EXCL Rachel Reeves: Labour members accused of racism should not vote in leadership contest
2 min read

Labour members accused of anti-semitism should not be given a vote in the contest to elect the party's new leader and theiri deputy, according to a senior MP.


Rachel Reeves hit out as ballot papers begin dropping through the letter boxes of over half a million Labour members and registered supporters.

In a letter to Labour general secretary Jennie Formby, she said "it would be completely unacceptable for members with a history of anti-semitic abuse" to have a say on who the party's new leadership team should be.

Ms Reeves, who served in Ed Miliband's Shadow Cabinet, highlighted the case of Labour member Grace Halfpenny, who she has accused of unleashing "a barrage of abusive and false tweets" in the wake of the general election.

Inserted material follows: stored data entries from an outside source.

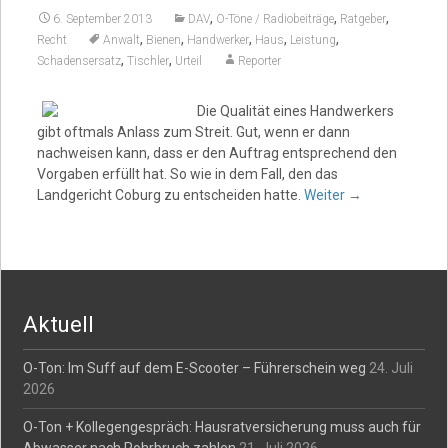
,
,
,
6. September 2013
DAV
O-Töne / Radiobeiträge
Ratgeber
,
,
,
,
,
Recht
Anwalt
Bienen
Handwerker
Haus
Leistung
,
,
Schadensersatz
Tischler
Urteil
Reporter
Die Qualität eines Handwerkers
gibt oftmals Anlass zum Streit. Gut, wenn er dann
nachweisen kann, dass er den Auftrag entsprechend den
Vorgaben erfüllt hat. So wie in dem Fall, den das
Landgericht Coburg zu entscheiden hatte.
Weiter
→
Aktuell
O-Ton: Im Suff auf dem E-Scooter – Führerschein weg
24. Juli
2026
O-Ton + Kollegengespräch: Hausratversicherung muss auch für
Abwasser nach Rohrbruch zahlen
21. Juli 2026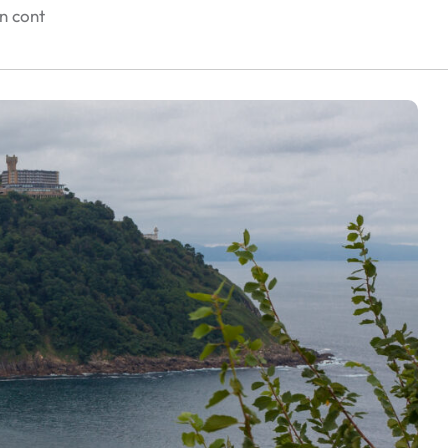
în cont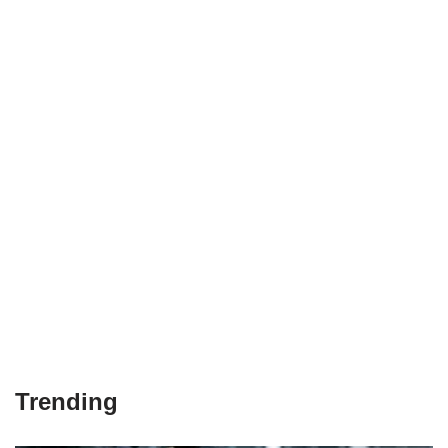
Trending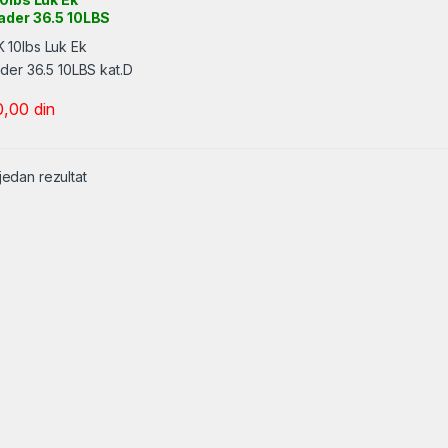
ader 36.5 10LBS
D
0,00
din
jedan rezultat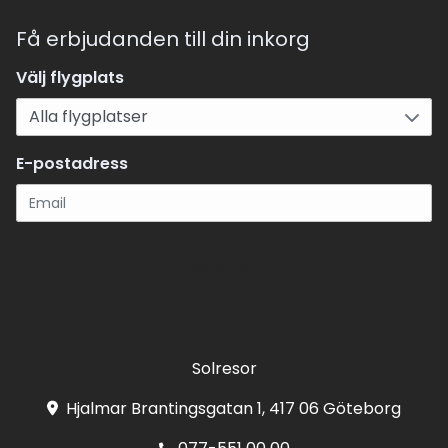
Få erbjudanden till din inkorg
Välj flygplats
E-postadress
Registrera
Solresor
Hjalmar Brantingsgatan 1, 417 06 Göteborg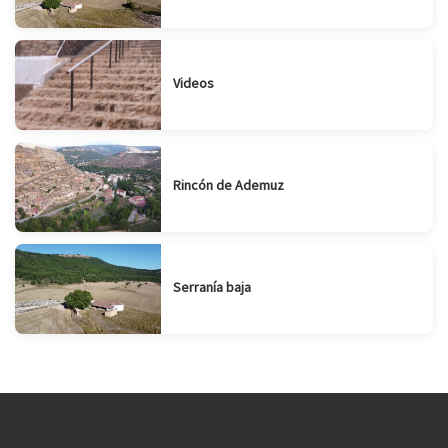
Videos
Rincón de Ademuz
Serranía baja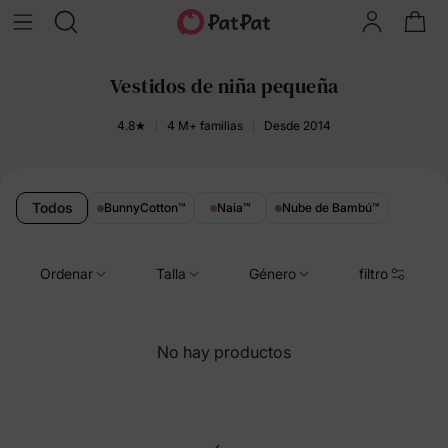
Vestidos de niña pequeña
4.8★
4 M+ familias
Desde 2014
Todos
BunnyCotton
™
Naia
™
Nube de Bambú
™
Ordenar
Talla
Género
filtro
No hay productos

PoliticsHome revealed in December how Leeds West MP Ms Reeves was accused of being a "right-wing shill for the apartheid state of Israel" and a "Labour traitor".

Labour sources insisted Ms Halfpenny had been suspended by the party, and was therefore unable to vote in the leadership election.

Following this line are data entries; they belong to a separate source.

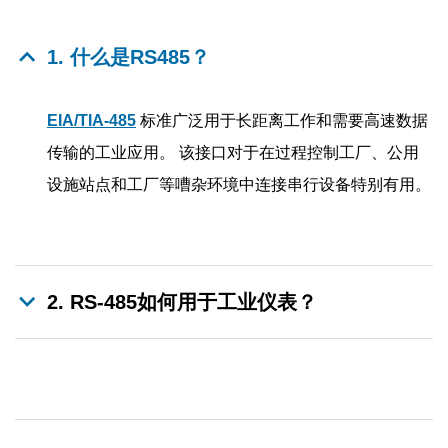
1. 什么是RS485？
EIA/TIA-485
标准广泛用于长距离工作和需要高速数据
传输的工业应用。 该接口对于在过程控制工厂、公用
设施站点和工厂等嘈杂环境中连接串行设备特别有用。
2. RS-485如何用于工业仪表？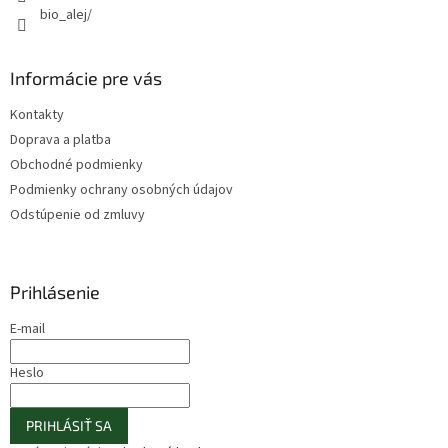
bio_alej/
Informácie pre vás
Kontakty
Doprava a platba
Obchodné podmienky
Podmienky ochrany osobných údajov
Odstúpenie od zmluvy
Prihlásenie
E-mail
Heslo
PRIHLÁSIŤ SA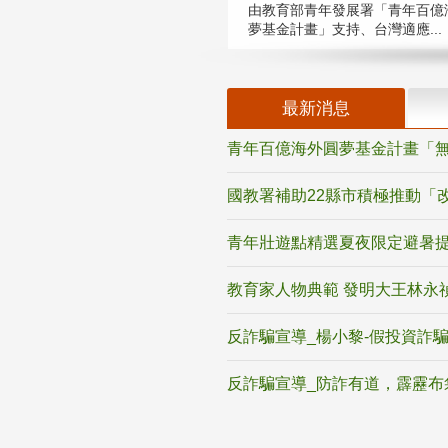
由教育部青年發展署「青年百億
夢基金計畫」支持、台灣適應...
最新消息
青年百億海外圓夢基金計畫「無
國教署補助22縣市積極推動「
青年壯遊點精選夏夜限定避暑提
教育家人物典範 發明大王林永
反詐騙宣導_楊小黎-假投資詐
反詐騙宣導_防詐有道，霹靂布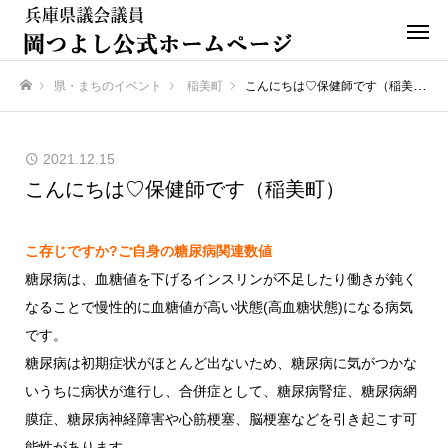
県・まちのイベント
稲美町
こんにちは♡保健師です（稲美町）
ホーム
2021.12.15
こんにちは♡保健師です（稲美町）
こ存じですか?ご自身の糖尿病関連数値
糖尿病は、血糖値を下げるインスリンが不足したり働きが鈍く
なることで慢性的に血糖値が高い状態(高血糖状態)になる病気
です。
糖尿病は初期症状がほとんど出ないため、糖尿病に気がつかな
いうちに病状が進行し、合併症として、糖尿病腎症、糖尿病網
膜症、糖尿病神経障害や心筋梗塞、脳梗塞などを引き起こす可
能性があります。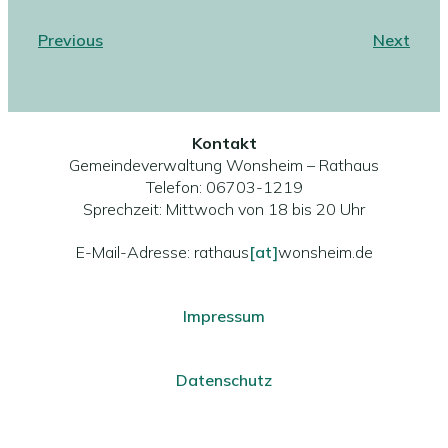
Previous
Next
Kontakt
Gemeindeverwaltung Wonsheim – Rathaus
Telefon: 06703-1219
Sprechzeit: Mittwoch von 18 bis 20 Uhr
E-Mail-Adresse: rathaus
[at]
wonsheim.de
Impressum
Datenschutz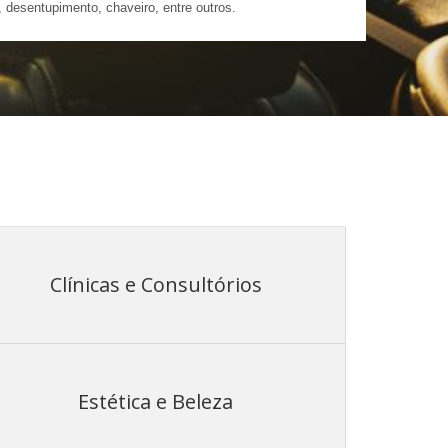
a, desentupimento, chaveiro, entre outros.
Clínicas e Consultórios
Estética e Beleza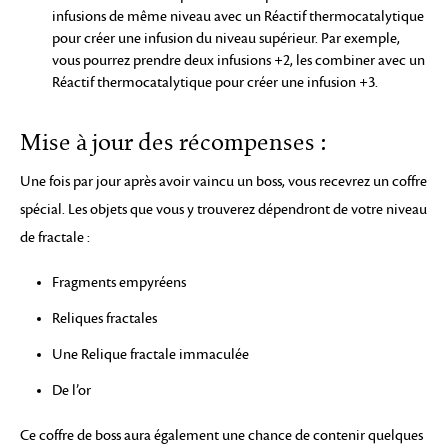
infusions de même niveau avec un Réactif thermocatalytique
pour créer une infusion du niveau supérieur. Par exemple,
vous pourrez prendre deux infusions +2, les combiner avec un
Réactif thermocatalytique pour créer une infusion +3.
Mise à jour des récompenses :
Une fois par jour après avoir vaincu un boss, vous recevrez un coffre
spécial. Les objets que vous y trouverez dépendront de votre niveau
de fractale :
Fragments empyréens
Reliques fractales
Une Relique fractale immaculée
De l’or
Ce coffre de boss aura également une chance de contenir quelques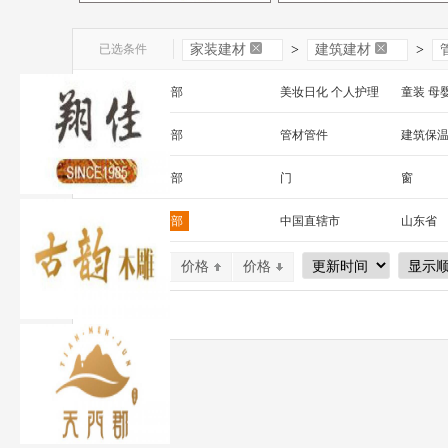
已选条件
家装建材
>
建筑建材
>
一级分类：
全部
美妆日化 个人护理
童装 母
文教办公
数码 家电 电子元器件
家居百货
二级分类：
全部
管材管件
建筑保
安全防护 五金工具
家装建材
机床 机
三级分类：
全部
门
窗
护栏
管材
钢材
区 域：
全部
中国直辖市
山东省
门窗五金
施工材料
金属建
山西省
内蒙古
河南省
默认排序
价格
价格
广西
辽宁省
吉林省
宁夏
四川省
贵州省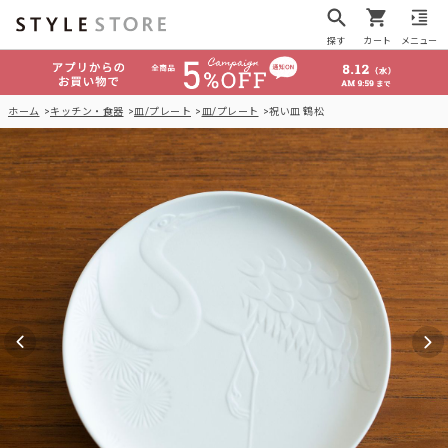
探す
カート
メニュー
ホーム
キッチン・食器
皿/プレート
皿/プレート
祝い皿 鶴松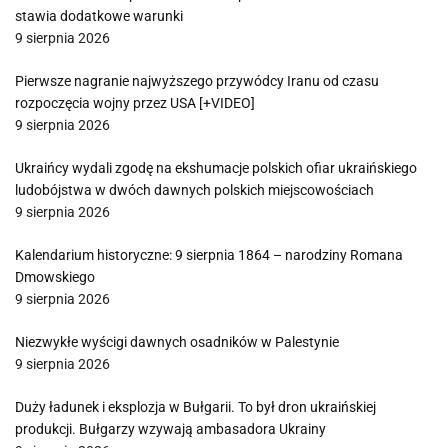
stawia dodatkowe warunki
9 sierpnia 2026
Pierwsze nagranie najwyższego przywódcy Iranu od czasu
rozpoczęcia wojny przez USA [+VIDEO]
9 sierpnia 2026
Ukraińcy wydali zgodę na ekshumacje polskich ofiar ukraińskiego
ludobójstwa w dwóch dawnych polskich miejscowościach
9 sierpnia 2026
Kalendarium historyczne: 9 sierpnia 1864 – narodziny Romana
Dmowskiego
9 sierpnia 2026
Niezwykłe wyścigi dawnych osadników w Palestynie
9 sierpnia 2026
Duży ładunek i eksplozja w Bułgarii. To był dron ukraińskiej
produkcji. Bułgarzy wzywają ambasadora Ukrainy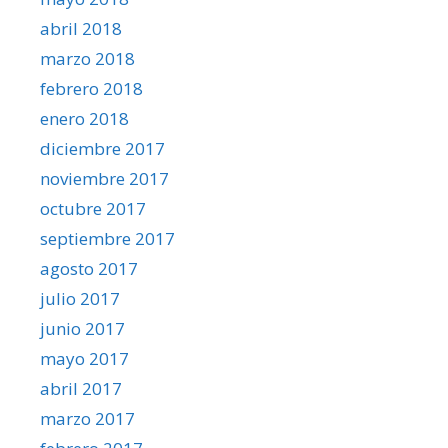
abril 2018
marzo 2018
febrero 2018
enero 2018
diciembre 2017
noviembre 2017
octubre 2017
septiembre 2017
agosto 2017
julio 2017
junio 2017
mayo 2017
abril 2017
marzo 2017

In her letter to Ms Formby, Ms Reeves said: "As you will be aware, on 21 February the ballots to vote for leader and deputy leader will be distributed among Labour members, registered supporters and affiliate members.

"It would be extremely concerning should a sluggish complaints process allow individuals who have been racially abusive a vote for leader and deputy leader.

"I urge you to ensure that my complaint - and those of others, of which there may be many - is properly dealt with prior to the leader and deputy leadership ballots being released. 

"I am sure you agree that it would be completely unacceptable for members with a history of anti-semitic abuse like Ms Halfpenny's to be able to play a role in determining the new leadership of our party. Instead, they should be expelled from our party altogether."

Jeremy Corbyn announced he was standing down as Labour leader in the wake of the party's general election defeat on 12 December.

His successor, as well as the new Labour deputy leader, will be announced at a special conference on 4 April.